# Measurements of the (QED) fine-structure constant

On Wikipedia there is a list of measurements for the fine-structure constant. The values are predicted by the theory and are confirmed via some experiment. https://en.wikipedia.org/wiki/Precision_tests_of_QED

Why do these experimental and theoretical values not agree with each other? The measured this number a couple of times but different experiments seem to produce different numbers (as does the theory). This looks like QED is inconsistent since this constant seems to have different values, depending on the process you look at.

Are these values measured at different energys so that the different value display the running of the coupling constant?

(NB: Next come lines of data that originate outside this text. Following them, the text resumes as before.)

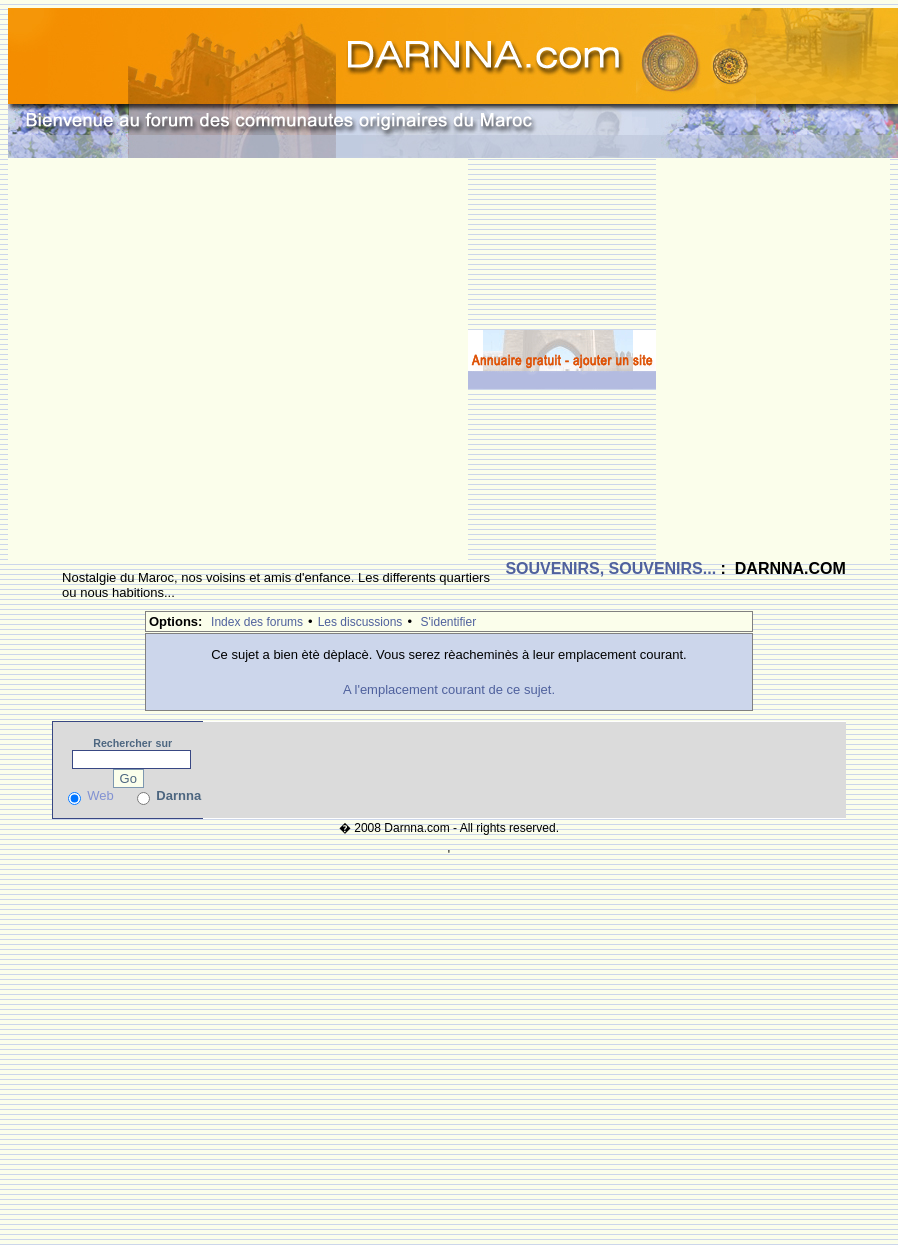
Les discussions (360, 622)
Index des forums (257, 622)
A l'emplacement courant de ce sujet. (449, 689)
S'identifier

The way $\alpha$ is extracted from measurements depends on the type of measurement and typically involves calculating the observed effect with an initial ''guess'' for the fine-structure constant. The value of $\alpha$ is then changed untill the calculation accurately predicts the observed effect which can be the Combton wavelength, Lamb shift, hyperfine splitting etc. It is important to realize that in some of these methods the theory is assumed to be exact. These different experiments probe different effects where $\alpha$ plays a role and require different levels of theory. In extracting the fine-structure constant from spectroscopy of hydrogen and muonic hydrogen for instance, the theory is limited by how accurately the "size" of the proton is known. In the experiments involving positronium it may be that higher order QED effects have to be taken into account that have been neglected in prediciting the observed decay times.
Every four years, the Committee on Data for Science and Technology (CODATA) issues recommended values of the fundamental physical constants and uses the best determinations of the fine-structure constant to derive the recomended value of $\alpha$, which isbasically a weighted average of the different data points.